In this paper, the authors address the problem of the discrimination of geographical origin and the selection of marker species of honeys using Support Vector Machines and z-scores. The methodology is based on the elaboration of palynological data with statistical learning methodologies. This innovative solution provides a simple yet powerful tool to detect the origin of honey samples. In case of honeys from Sorrento Peninsula, the discrimination from other Italian honeys is obtained with high accuracy.
Top1. Introduction
In recent years, an increasing attention has been devoted in Europe to the determination of the botanical and geographical origin of honey. This is partially due to allow European product to compete more effectively with cheap honey appeared on the EU market. To cover the high production costs, honey should be sold at much higher prices than those accepted by international markets. High quality standard, traceability and link to the geographical origin by means of strict regulation, such as Protected Designation of Origin (PDO), can give extra value to European honey.
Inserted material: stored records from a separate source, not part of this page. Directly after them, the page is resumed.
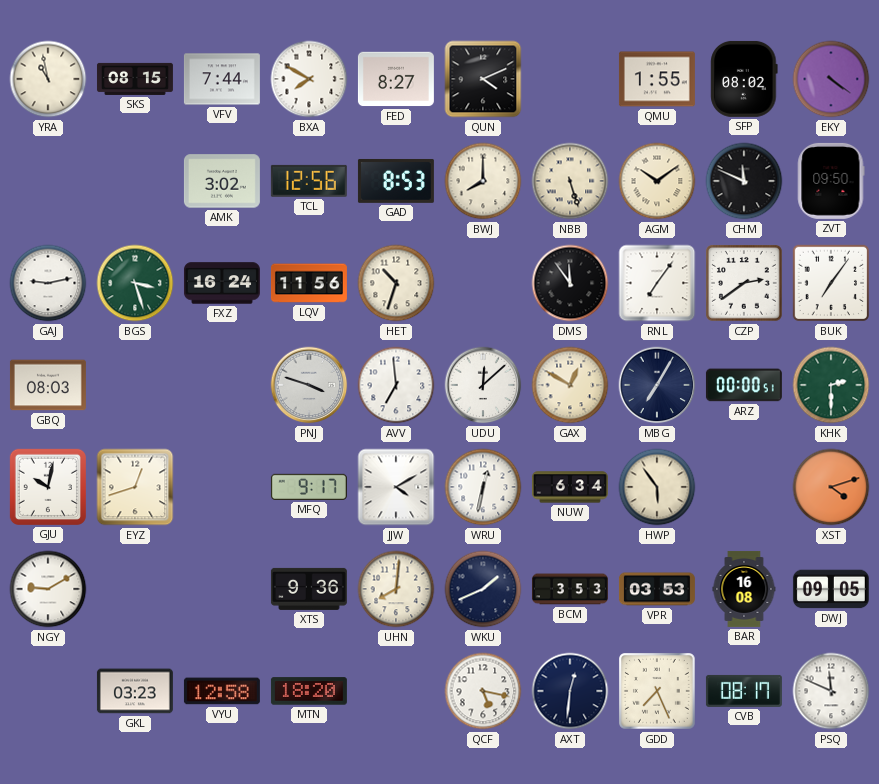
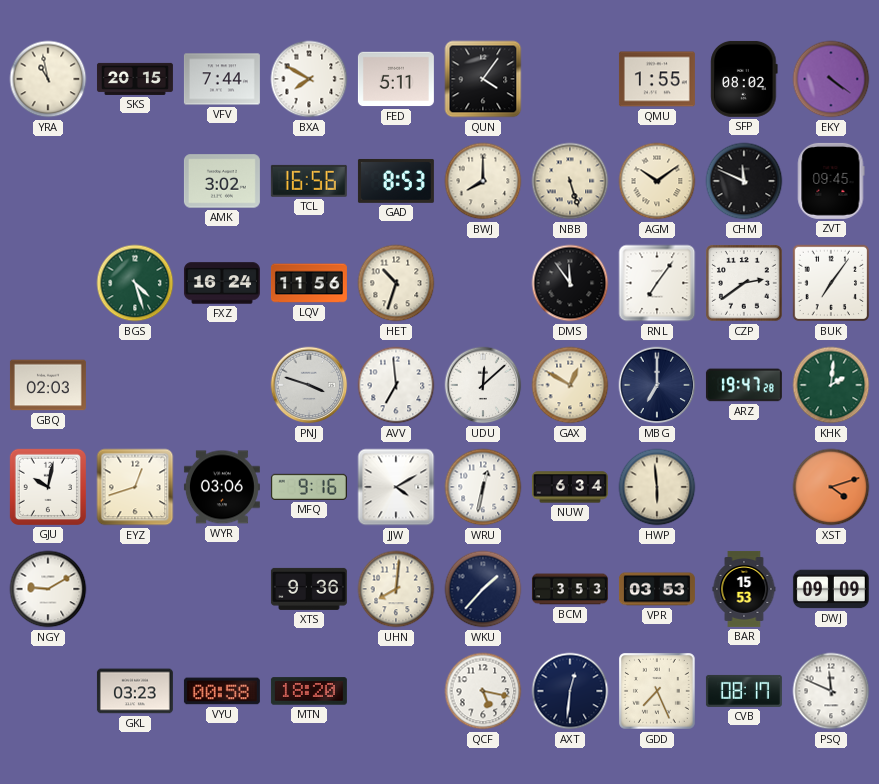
SKS: 08:15 -> 20:15
FED: 8:27 -> 5:11
QUN: 4:11 -> 4:06
TCL: 12:56 -> 16:56
ZVT: 09:50 -> 09:45
GAJ: 9:13 -> none
BGS: 3:27 -> 4:27
GBQ: 08:03 -> 02:03
MBG: 7:05 -> 7:00
ARZ: 00:00 -> 19:47
KHK: 2:30 -> 2:01
WYR: none -> 03:06
MFQ: 9:17 -> 9:16
HWP: 5:54 -> 5:59
WKU: 1:41 -> 1:37
BAR: 16:08 -> 15:53
DWJ: 09:05 -> 09:09
VYU: 12:58 -> 00:58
These laws protect a regional food, vegetable or fruit defining specific and objective procedures to determine the quality standard of the product and to verify the link to its geographical origin. At present, the procedure to verify geographical origin of honey is not well established; some attempts have been done to overcome this situation, and a promising field of research relies on the application of statistical methods on data about pollen content of honeys (Aronne, 2010).
Floral honey always contains numerous pollen grains mainly from the plant species foraged by honey bees. Pollen analysis of honey, namely melissopalynology, is of great utility to determine and control both botanical and geographical origin. The determination of geographical origin is based on the entire pollen spectrum being consistent with the flora of a particular region and with any reference spectra or descriptions in the literature (Louveaux, 1978; Herrero, 2001; Persano Oddo, 2004; Persano Oddo, 2007; Aronne, 2010).
Analysis of the geographical origin of honey is based on the assumption that the selection of honey species made by bees is influenced by the peculiarity of local vegetation. Therefore, the palynological component of a honey, if correctly analysed, should provide information on the foraging area. This research topic assumes considerable importance when its aim is to safeguard consumer interests and to protect honest producers of honeys labelled with the indication of geographical origin (Aronne, 2008).
Although some computer-aided methods for the classification of honeys have been developed (Battesti, 1992; Scala, 2004a; Scala, 2004b; Aronne, 2008a; Aronne, 2008b; Aronne, 2008c; Aronne, 2010) at the moment the identification of geographical origin depends mainly on the experience and the knowledge of the palynologists who are asked to compare results from specific samples with a hypothetical pollen spectrum from honey producible in the same geographical area. It is therefore evident that elaboration of melissopalynological data requires precise, sensitive analytical tools which go beyond the subjective evaluation, providing the means to correlate data and information which are otherwise elusive.
Starting from the assumption that palynological data contain valuable information on the vegetation characteristics of the area in which bees have foraged, we used analysis tools and techniques that have been successfully applied to other fields, such as genetics, agriculture, economics and computer science (Guarracino, 2008; Mucherino, 2009). We believe that data mining techniques and concepts from statistical learning theory could provide the methodology enabling analysis of the pollen content of honeys. This analysis is determined by data models, their analysis, implementation and the use of specific algorithms.
In this paper we report the application of these tools to melissopalynological data; our specific purpose was to test and define a new methodological proposal to trace the geographical origin of honeys. To this extent, we used the results of palynological analysis of chestnut honeys (honey produced from the nectar of Castanea sativa Mill.) from the Sorrento Peninsula (Southern Italy) and from other areas in Italy. According to Von der Ohe et al. (2004), a honey can be defined “chestnut honey” if at least 86% of its pollen grains are from Castanea sativa. As a consequence, in this kind of honey only the remaining 14% of the pollen component is responsible for differences between samples and it is quite difficult to evaluate the geographical origin of the samples. The aim of our work was to find a mathematical model able to distinguish the chestnut honeys produced in the Sorrento Peninsula from those produced elsewhere. In the following sections, starting from initial statistical evaluation of the data, we report a synthesis of the working phases. In next section, data used for experiments are described. In section 3, data preparation is detailed. In section 4, methods used for classification are given. In sections 5 and 6, results regarding classification and variable selection are discussed. Finally, in section 7, conclusions are drawn.